**WORK REQUEST:**
Among the lines below, how many carry the string "declarations"? Reply with a number and nothing else.

━━━━━━━━━━━━━━━━━━━━━━━━━━━━━━

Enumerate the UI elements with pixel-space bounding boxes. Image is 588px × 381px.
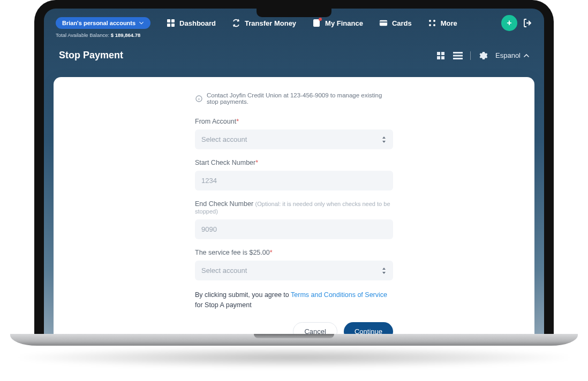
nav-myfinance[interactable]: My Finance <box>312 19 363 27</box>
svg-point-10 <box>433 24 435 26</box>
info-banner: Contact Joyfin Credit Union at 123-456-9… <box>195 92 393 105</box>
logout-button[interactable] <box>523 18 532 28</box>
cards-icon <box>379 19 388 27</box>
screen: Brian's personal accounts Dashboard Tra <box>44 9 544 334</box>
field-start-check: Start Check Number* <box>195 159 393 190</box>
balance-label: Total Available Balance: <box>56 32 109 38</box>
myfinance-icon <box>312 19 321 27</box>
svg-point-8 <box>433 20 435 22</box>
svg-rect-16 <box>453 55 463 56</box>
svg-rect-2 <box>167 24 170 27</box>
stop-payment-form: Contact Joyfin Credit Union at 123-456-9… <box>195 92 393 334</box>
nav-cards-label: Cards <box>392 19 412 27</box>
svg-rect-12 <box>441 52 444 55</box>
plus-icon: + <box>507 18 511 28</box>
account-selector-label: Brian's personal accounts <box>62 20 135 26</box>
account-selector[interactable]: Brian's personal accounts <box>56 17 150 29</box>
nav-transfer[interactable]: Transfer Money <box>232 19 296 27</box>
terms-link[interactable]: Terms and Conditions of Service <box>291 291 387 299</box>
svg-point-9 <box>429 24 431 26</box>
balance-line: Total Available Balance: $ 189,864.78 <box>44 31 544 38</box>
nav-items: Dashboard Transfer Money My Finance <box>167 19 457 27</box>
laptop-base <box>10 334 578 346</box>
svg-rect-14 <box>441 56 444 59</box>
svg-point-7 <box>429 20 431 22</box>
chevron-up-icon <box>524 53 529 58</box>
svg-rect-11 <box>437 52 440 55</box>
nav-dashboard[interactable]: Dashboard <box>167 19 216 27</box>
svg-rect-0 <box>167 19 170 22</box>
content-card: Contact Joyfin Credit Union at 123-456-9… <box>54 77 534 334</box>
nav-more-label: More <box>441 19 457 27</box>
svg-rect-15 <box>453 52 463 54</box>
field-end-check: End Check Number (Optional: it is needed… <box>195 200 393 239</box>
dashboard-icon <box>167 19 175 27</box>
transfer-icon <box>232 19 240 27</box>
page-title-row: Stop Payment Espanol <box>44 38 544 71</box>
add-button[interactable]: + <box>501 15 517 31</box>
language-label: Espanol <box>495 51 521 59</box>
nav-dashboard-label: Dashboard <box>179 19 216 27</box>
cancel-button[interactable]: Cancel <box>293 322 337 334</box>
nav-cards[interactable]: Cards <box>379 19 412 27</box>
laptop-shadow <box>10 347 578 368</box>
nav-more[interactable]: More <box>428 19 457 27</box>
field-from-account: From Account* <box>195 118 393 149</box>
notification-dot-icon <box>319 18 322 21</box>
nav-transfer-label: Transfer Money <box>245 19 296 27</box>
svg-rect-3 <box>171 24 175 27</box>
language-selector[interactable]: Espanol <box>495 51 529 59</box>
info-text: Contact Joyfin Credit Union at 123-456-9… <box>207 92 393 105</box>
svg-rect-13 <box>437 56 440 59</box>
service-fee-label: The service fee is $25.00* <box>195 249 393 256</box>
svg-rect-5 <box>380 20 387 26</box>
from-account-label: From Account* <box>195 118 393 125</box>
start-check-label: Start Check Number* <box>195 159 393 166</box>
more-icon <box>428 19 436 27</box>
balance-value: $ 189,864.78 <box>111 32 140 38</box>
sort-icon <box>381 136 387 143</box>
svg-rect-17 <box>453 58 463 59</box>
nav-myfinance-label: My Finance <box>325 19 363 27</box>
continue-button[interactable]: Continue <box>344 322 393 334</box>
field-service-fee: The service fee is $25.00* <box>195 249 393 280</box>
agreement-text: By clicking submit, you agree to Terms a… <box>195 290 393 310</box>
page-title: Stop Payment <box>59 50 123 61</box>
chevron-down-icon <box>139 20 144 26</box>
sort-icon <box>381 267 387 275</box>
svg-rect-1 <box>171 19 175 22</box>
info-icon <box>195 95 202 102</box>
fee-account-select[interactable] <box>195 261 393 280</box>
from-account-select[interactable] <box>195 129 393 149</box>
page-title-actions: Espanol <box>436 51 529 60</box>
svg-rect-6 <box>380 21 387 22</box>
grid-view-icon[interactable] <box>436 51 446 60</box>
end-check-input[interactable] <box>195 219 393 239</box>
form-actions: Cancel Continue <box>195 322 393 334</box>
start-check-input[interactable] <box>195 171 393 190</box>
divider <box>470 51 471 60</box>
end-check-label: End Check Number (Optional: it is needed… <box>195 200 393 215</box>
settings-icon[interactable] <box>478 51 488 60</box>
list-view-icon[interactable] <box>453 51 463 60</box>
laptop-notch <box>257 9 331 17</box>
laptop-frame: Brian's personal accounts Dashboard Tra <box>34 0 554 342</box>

━━━━━━━━━━━━━━━━━━━━━━━━━━━━━━

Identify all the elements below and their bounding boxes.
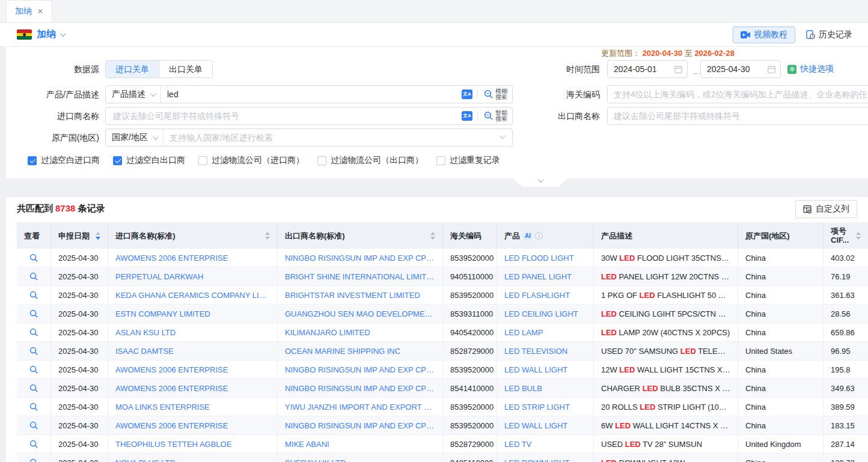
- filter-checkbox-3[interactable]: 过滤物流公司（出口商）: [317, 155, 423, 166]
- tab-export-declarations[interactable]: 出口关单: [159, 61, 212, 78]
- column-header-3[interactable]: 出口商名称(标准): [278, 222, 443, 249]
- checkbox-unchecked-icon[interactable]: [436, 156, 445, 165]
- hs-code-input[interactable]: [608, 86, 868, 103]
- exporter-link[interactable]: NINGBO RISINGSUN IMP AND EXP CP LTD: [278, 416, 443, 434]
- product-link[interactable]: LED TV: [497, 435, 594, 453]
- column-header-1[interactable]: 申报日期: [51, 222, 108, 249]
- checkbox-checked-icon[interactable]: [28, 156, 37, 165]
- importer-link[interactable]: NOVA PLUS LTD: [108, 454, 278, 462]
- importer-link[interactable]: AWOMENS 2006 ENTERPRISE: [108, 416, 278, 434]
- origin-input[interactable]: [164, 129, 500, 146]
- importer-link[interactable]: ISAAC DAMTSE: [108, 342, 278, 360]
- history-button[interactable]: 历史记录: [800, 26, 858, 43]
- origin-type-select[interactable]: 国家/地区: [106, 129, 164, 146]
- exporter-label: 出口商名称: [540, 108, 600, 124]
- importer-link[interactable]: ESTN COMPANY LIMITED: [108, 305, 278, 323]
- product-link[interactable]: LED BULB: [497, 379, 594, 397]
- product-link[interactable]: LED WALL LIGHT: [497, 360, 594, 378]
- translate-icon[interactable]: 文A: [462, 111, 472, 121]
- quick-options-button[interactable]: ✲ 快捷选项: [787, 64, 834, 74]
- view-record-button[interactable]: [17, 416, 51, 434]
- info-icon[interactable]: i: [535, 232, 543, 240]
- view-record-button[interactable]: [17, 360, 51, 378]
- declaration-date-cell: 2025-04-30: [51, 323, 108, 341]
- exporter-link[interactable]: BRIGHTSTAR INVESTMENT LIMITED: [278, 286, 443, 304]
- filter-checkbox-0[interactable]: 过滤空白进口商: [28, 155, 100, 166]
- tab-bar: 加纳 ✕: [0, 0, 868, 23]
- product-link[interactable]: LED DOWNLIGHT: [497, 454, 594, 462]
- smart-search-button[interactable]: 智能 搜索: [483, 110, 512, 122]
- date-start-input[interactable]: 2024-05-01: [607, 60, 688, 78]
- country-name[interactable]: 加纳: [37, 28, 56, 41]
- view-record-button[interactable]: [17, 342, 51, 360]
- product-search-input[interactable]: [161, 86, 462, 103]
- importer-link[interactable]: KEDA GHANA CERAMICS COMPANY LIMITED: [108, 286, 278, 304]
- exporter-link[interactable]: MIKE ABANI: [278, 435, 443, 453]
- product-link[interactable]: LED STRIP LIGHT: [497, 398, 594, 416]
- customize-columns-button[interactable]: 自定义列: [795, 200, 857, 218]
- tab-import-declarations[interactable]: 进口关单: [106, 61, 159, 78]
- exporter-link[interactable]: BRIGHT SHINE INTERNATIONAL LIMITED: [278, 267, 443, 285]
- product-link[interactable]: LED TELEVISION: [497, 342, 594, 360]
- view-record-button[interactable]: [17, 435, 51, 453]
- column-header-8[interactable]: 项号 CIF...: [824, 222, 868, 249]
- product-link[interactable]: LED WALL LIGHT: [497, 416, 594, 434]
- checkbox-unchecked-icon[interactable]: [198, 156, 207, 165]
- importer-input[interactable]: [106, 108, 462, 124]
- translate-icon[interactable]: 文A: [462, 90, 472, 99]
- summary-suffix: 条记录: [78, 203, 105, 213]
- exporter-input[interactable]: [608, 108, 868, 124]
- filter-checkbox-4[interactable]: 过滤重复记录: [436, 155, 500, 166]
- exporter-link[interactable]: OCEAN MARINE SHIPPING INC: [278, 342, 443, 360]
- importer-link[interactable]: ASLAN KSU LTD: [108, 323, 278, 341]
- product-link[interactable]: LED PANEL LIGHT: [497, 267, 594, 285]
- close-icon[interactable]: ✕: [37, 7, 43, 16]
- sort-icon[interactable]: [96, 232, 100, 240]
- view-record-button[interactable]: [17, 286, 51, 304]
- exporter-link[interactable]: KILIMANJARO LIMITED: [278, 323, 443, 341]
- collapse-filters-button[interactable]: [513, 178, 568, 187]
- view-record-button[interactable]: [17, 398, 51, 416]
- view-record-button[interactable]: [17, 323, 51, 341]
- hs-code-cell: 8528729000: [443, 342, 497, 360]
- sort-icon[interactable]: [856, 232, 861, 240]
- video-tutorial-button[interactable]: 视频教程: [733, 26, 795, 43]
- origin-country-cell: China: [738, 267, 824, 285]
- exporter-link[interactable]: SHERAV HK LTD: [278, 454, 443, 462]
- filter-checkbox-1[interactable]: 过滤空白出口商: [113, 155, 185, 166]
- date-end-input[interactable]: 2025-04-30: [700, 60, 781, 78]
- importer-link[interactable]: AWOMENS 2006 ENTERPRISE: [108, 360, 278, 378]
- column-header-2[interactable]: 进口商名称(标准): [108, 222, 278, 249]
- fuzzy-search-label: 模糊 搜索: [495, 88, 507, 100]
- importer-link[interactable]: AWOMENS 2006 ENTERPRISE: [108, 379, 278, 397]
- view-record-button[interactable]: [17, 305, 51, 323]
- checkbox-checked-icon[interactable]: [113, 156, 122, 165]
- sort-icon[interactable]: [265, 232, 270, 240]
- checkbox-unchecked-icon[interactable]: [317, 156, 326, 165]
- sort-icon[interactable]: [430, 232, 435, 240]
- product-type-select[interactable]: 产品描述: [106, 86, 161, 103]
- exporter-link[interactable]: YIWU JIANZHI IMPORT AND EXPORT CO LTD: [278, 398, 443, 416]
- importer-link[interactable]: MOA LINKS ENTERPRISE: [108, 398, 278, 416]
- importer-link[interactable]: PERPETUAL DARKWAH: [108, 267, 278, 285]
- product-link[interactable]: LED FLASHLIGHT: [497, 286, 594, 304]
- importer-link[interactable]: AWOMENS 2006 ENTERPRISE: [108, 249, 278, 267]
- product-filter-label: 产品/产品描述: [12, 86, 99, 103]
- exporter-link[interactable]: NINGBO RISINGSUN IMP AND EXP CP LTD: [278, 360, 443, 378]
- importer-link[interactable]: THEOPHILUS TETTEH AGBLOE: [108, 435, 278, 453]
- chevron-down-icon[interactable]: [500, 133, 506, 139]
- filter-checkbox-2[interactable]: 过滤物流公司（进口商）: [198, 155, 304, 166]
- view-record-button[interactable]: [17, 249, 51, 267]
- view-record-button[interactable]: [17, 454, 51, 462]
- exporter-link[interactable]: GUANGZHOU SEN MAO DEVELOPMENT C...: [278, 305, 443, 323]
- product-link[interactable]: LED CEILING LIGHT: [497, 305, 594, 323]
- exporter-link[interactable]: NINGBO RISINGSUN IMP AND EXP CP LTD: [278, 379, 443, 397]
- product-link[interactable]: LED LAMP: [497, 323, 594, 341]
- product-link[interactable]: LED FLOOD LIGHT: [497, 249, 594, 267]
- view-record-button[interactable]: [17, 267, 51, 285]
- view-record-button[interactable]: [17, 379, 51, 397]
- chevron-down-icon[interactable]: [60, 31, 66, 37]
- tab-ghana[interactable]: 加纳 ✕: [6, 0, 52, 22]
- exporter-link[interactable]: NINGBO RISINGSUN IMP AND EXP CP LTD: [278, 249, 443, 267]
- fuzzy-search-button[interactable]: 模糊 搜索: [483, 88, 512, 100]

━━━━━━━━━━━━━━━━━━━━━━━━━━━━━━

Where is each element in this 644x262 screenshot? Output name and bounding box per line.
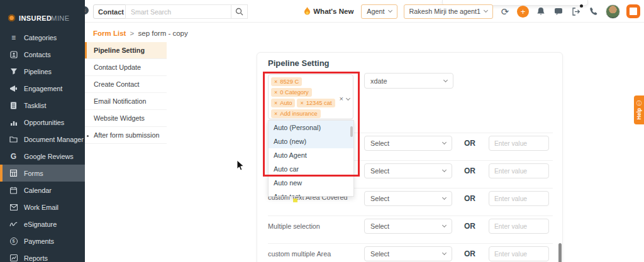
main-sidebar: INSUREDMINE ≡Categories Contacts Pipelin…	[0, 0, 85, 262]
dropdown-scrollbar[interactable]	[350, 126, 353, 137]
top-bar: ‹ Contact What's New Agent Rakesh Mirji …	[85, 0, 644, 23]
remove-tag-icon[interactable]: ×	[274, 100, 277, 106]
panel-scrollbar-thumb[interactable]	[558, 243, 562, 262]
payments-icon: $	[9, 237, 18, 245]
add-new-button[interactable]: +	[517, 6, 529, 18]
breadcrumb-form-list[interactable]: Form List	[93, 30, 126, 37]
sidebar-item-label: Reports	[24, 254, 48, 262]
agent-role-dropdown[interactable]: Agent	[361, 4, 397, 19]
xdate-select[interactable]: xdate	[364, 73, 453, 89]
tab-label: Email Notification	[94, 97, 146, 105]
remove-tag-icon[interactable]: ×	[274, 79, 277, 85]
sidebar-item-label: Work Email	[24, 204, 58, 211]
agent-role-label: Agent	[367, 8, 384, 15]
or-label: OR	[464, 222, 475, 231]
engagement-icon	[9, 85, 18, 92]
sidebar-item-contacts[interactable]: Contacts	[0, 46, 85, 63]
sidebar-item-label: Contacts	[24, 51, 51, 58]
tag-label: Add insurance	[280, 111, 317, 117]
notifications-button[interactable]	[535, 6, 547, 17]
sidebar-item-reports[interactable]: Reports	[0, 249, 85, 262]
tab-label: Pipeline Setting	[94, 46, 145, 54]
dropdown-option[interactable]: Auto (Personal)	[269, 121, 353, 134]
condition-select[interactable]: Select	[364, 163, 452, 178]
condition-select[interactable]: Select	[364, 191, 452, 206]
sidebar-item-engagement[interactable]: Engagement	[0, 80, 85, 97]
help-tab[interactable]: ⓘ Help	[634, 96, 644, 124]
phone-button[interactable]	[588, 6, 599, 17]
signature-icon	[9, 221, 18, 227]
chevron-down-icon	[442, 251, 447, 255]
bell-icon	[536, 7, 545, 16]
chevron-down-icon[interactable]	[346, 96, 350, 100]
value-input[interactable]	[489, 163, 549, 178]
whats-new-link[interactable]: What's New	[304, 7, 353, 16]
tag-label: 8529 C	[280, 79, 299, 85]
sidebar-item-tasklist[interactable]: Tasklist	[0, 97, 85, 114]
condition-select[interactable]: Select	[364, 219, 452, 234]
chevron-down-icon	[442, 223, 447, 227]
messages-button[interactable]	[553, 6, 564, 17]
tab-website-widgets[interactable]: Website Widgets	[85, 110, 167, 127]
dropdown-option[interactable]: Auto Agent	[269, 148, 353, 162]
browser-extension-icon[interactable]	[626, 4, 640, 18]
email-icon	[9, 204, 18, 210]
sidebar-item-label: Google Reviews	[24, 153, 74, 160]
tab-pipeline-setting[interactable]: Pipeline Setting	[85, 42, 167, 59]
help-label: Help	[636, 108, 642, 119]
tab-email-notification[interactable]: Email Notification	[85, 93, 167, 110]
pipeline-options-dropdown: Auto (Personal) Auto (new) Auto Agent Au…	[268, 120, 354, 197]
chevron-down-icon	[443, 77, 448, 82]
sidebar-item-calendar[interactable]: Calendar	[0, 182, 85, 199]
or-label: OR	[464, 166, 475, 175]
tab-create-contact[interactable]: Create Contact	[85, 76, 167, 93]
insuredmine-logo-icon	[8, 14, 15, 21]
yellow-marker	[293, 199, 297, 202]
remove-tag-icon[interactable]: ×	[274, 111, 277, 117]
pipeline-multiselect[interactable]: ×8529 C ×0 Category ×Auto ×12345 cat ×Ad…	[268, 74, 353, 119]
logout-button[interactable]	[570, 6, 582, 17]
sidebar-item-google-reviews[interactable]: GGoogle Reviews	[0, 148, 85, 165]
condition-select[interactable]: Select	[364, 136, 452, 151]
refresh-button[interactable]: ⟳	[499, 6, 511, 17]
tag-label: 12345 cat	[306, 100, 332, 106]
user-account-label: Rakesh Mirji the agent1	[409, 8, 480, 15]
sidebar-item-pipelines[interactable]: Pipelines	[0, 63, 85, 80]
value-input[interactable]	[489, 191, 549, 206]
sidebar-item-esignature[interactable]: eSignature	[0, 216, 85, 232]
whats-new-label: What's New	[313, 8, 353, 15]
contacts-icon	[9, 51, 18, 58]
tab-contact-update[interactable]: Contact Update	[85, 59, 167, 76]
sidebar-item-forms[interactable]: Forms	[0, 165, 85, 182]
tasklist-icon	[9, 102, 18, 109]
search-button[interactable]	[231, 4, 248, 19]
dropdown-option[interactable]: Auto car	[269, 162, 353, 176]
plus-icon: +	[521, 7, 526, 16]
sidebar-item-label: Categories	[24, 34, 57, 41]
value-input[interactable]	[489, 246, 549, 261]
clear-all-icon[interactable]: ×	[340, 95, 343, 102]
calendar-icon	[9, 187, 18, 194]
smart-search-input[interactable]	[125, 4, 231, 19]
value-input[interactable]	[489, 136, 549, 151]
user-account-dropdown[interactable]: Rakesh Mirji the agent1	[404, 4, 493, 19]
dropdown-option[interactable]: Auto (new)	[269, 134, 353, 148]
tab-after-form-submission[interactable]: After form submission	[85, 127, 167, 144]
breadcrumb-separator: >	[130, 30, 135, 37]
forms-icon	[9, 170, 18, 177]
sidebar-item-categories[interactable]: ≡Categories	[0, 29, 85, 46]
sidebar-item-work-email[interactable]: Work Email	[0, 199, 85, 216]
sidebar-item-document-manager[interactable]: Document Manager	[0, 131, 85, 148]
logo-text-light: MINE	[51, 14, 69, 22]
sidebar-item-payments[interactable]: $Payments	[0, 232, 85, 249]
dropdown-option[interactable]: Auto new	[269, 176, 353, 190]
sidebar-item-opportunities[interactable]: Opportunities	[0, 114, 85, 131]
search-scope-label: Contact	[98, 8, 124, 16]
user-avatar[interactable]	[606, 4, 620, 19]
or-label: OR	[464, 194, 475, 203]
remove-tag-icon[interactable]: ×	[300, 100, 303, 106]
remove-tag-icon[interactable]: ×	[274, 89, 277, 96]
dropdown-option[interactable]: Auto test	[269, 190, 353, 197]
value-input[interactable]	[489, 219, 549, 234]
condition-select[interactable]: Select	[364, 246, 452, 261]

━━━━━━━━━━━━━━━━━━━━━━━━━━━━━━

**OUTPUT FOR THIS TASK:**
2